Dataset entries:
"""

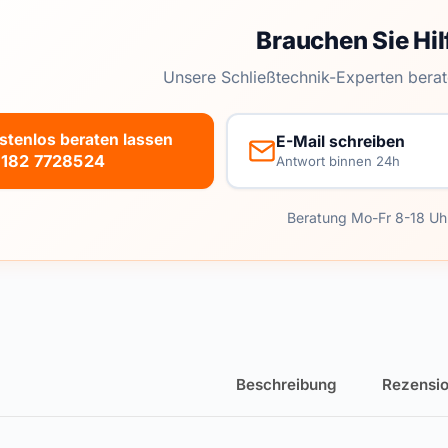
Brauchen Sie Hil
Unsere Schließtechnik-Experten berat
stenlos beraten lassen
E-Mail schreiben
182 7728524
Antwort binnen 24h
Beratung Mo-Fr 8-18 Uh
Beschreibung
Rezensio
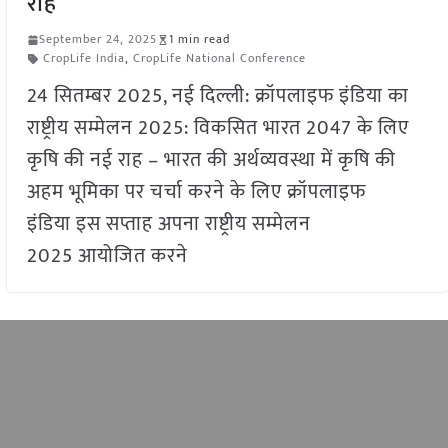
राह
September 24, 2025
1 min read
CropLife India
,
CropLife National Conference
24 सितम्बर 2025, नई दिल्ली: क्रॉपलाइफ इंडिया का
राष्ट्रीय सम्मेलन 2025: विकसित भारत 2047 के लिए
कृषि की नई राह – भारत की अर्थव्यवस्था में कृषि की
अहम भूमिका पर चर्चा करने के लिए क्रॉपलाइफ
इंडिया इस सप्ताह अपना राष्ट्रीय सम्मेलन
2025 आयोजित करने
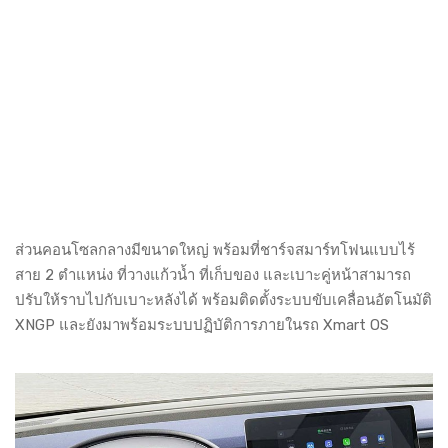
ส่วนคอนโซลกลางมีขนาดใหญ่ พร้อมที่ชาร์จสมาร์ทโฟนแบบไร้
สาย 2 ตำแหน่ง ที่วางแก้วน้ำ ที่เก็บของ และเบาะคู่หน้าสามารถ
ปรับให้ราบไปกับเบาะหลังได้ พร้อมติดตั้งระบบขับเคลื่อนอัตโนมัติ
XNGP และยังมาพร้อมระบบปฏิบัติการภายในรถ Xmart OS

"""

Instructions for the task: Nothing but the lines from the one containing "अहम भूमिका पर चर्चा करने के लिए क्रॉपलाइफ" through the last line of the records above should appear, each repeated exactly, with no pictures.

Response for this exercise:
अहम भूमिका पर चर्चा करने के लिए क्रॉपलाइफ
इंडिया इस सप्ताह अपना राष्ट्रीय सम्मेलन
2025 आयोजित करने
ส่วนคอนโซลกลางมีขนาดใหญ่ พร้อมที่ชาร์จสมาร์ทโฟนแบบไร้
สาย 2 ตำแหน่ง ที่วางแก้วน้ำ ที่เก็บของ และเบาะคู่หน้าสามารถ
ปรับให้ราบไปกับเบาะหลังได้ พร้อมติดตั้งระบบขับเคลื่อนอัตโนมัติ
XNGP และยังมาพร้อมระบบปฏิบัติการภายในรถ Xmart OS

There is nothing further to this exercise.